ECLI:NL:HR:1999:AA2651
Hoge Raad
- Cassatie
- A. Stoffer
- J. Zuurmond
- M. Beukenhorst
- Rechtspraak.nl
Cassatie over aftrekbaarheid van verhuiskosten in verband met dienstbetrekking en gezondheidsredenen
In deze zaak gaat het om een beroep in cassatie van belanghebbende X tegen de uitspraak van het Gerechtshof te Amsterdam van 3 december 1997, betreffende de hem opgelegde aanslag inkomstenbelasting/premie volksverzekeringen voor het jaar 1995. De aanslag was gebaseerd op een belastbaar inkomen van f 122.472,--. Na bezwaar tegen de aanslag, handhaafde de Inspecteur deze, waarna belanghebbende in beroep ging bij het Hof, dat de uitspraak van de Inspecteur bevestigde.

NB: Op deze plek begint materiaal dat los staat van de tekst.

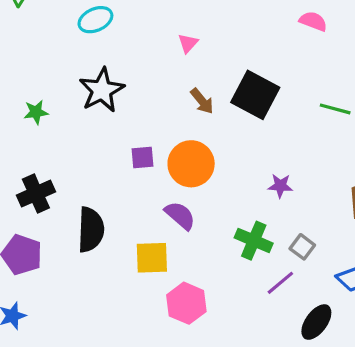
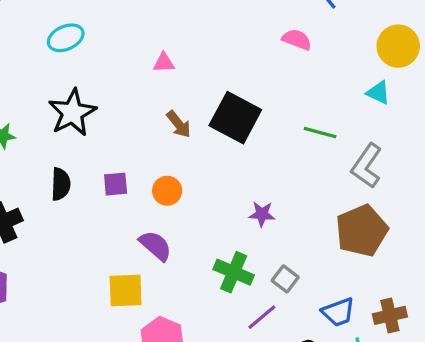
pink triangle: (188, 43) -> (164, 63), turned 45
orange circle: (191, 164) -> (167, 191), size x0.6
black semicircle: (91, 230) -> (61, 184), moved, size x0.7

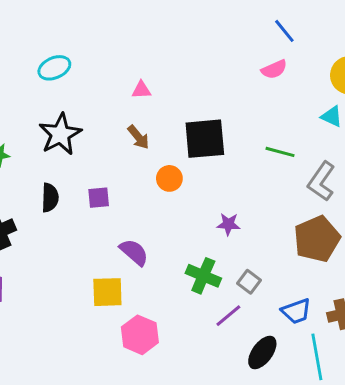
pink semicircle: (297, 39) -> (274, 69), moved, turned 135
black square: (235, 118) -> (205, 139), turned -33
brown arrow: (179, 124) -> (138, 137), moved
orange circle: (167, 191) -> (169, 178), moved

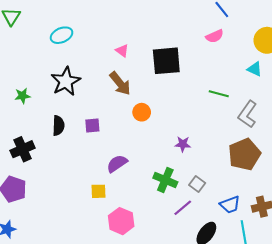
pink triangle: (141, 90) -> (122, 51), turned 40
brown arrow: (138, 137) -> (120, 83), size x1.4
black square: (205, 139) -> (166, 61), moved
purple semicircle: (134, 252) -> (117, 164), turned -75
yellow square: (107, 292) -> (99, 191), size x0.7

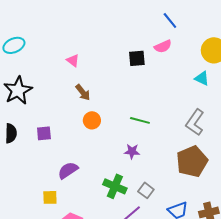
black square: (166, 61) -> (137, 58), moved, size x0.6
brown arrow: (120, 83) -> (83, 92), moved, size x0.7
green line: (219, 94) -> (140, 120), moved

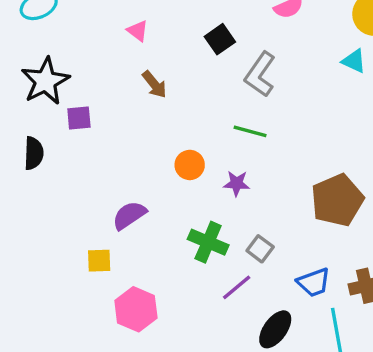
black square: (137, 58) -> (220, 39), moved, turned -30
orange circle: (92, 120) -> (190, 165), moved
gray L-shape: (195, 122) -> (260, 74), moved
purple square: (44, 133) -> (79, 118), moved

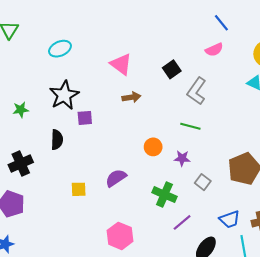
pink triangle: (138, 31) -> (121, 64), size x1.6
brown arrow: (154, 84) -> (131, 97), turned -60
gray square: (260, 249) -> (203, 182), moved
yellow square: (99, 261) -> (79, 189), moved

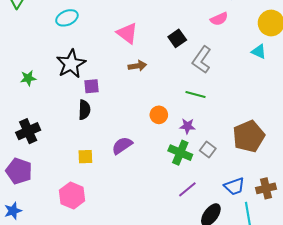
black semicircle: (57, 140) -> (84, 110), moved
green cross: (164, 195) -> (180, 153), moved
pink hexagon: (120, 236) -> (72, 195), moved

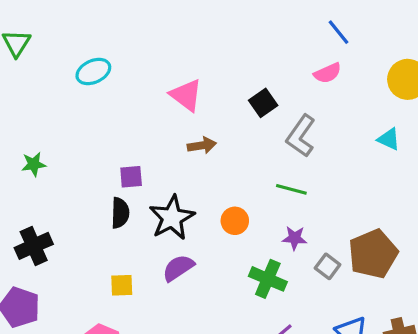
cyan triangle: (259, 52) -> (389, 139), moved
black star: (71, 64) -> (172, 218), moved
purple star: (187, 126) -> (295, 238), moved
gray square: (208, 150) -> (328, 266), moved

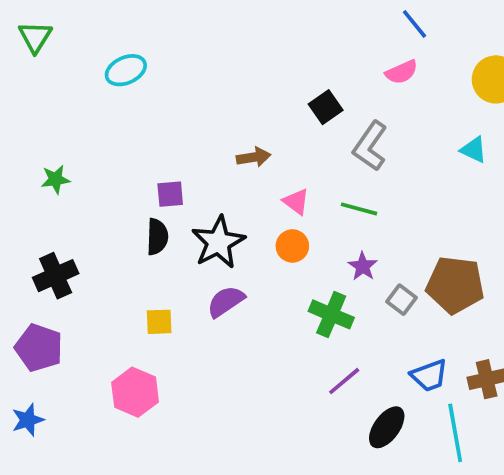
pink triangle: (186, 95) -> (296, 202), moved, size x0.7
purple star: (295, 238) -> (363, 266), turned 30
brown pentagon: (373, 254) -> (455, 285), turned 30

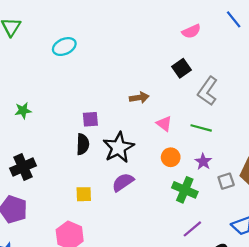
pink semicircle: (402, 72) -> (191, 31), moved
orange circle: (292, 246) -> (171, 157), moved
gray square: (402, 300) -> (226, 181), turned 35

Belanghebbende heeft in cassatie aangevoerd dat de Inspecteur ten onrechte de verhuis- en herinrichtingskosten van f 14.585,-- niet in aftrek heeft toegelaten. Het Hof oordeelde dat verhuiskosten als aftrekbare kosten in aanmerking komen indien de dienstbetrekking de werknemer tot verhuizing noopt, en dat hiervoor een verband met de dienstbetrekking of bijzondere omstandigheden vereist is. Het Hof heeft echter ook erkend dat bijzondere omstandigheden, zoals de gezondheidstoestand van de werknemer, kunnen leiden tot aftrekbaarheid van verhuiskosten.

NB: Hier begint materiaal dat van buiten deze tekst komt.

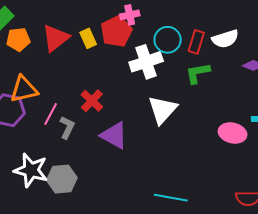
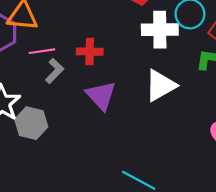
red cross: (92, 101) -> (90, 52), turned 30
pink line: (51, 114) -> (42, 51), turned 35

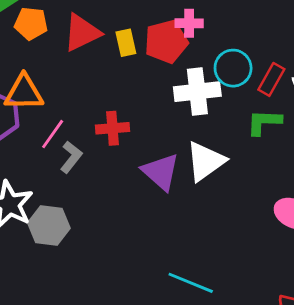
pink line: (42, 51) -> (53, 134), turned -40
purple triangle: (101, 96) -> (161, 172), moved

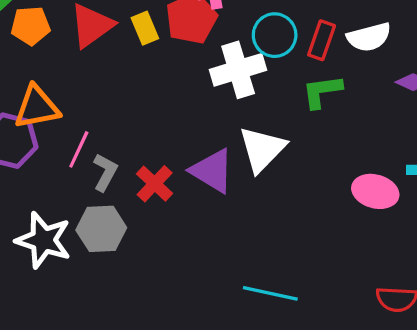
red cross: (113, 128) -> (155, 184), moved, turned -32
gray hexagon: (49, 225) -> (101, 229), moved

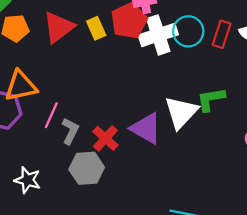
white cross: (238, 70) -> (158, 35), moved
green L-shape: (322, 91) -> (211, 99), moved
gray hexagon: (101, 229) -> (87, 168), moved
white star: (43, 240) -> (28, 180), size x0.7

De Hoge Raad oordeelt dat het Hof de stelling van belanghebbende dat gezondheidsredenen hem tot de verhuizing hebben genoopt, voldoende heeft onderzocht. Het Hof heeft geoordeeld dat deze stelling onvoldoende aannemelijk is gemaakt, en dit oordeel is niet onbegrijpelijk. De Hoge Raad verwerpt het beroep, omdat de klachten van belanghebbende niet tot cassatie kunnen leiden. De Hoge Raad acht geen termen aanwezig voor een veroordeling in de proceskosten.
De uitspraak van de Hoge Raad is op 27 januari 1999 gedaan door vice-president A. Stoffer, samen met de raadsheren J. Zuurmond en M. Beukenhorst, en is in het openbaar uitgesproken in aanwezigheid van de waarnemend griffier Bolle.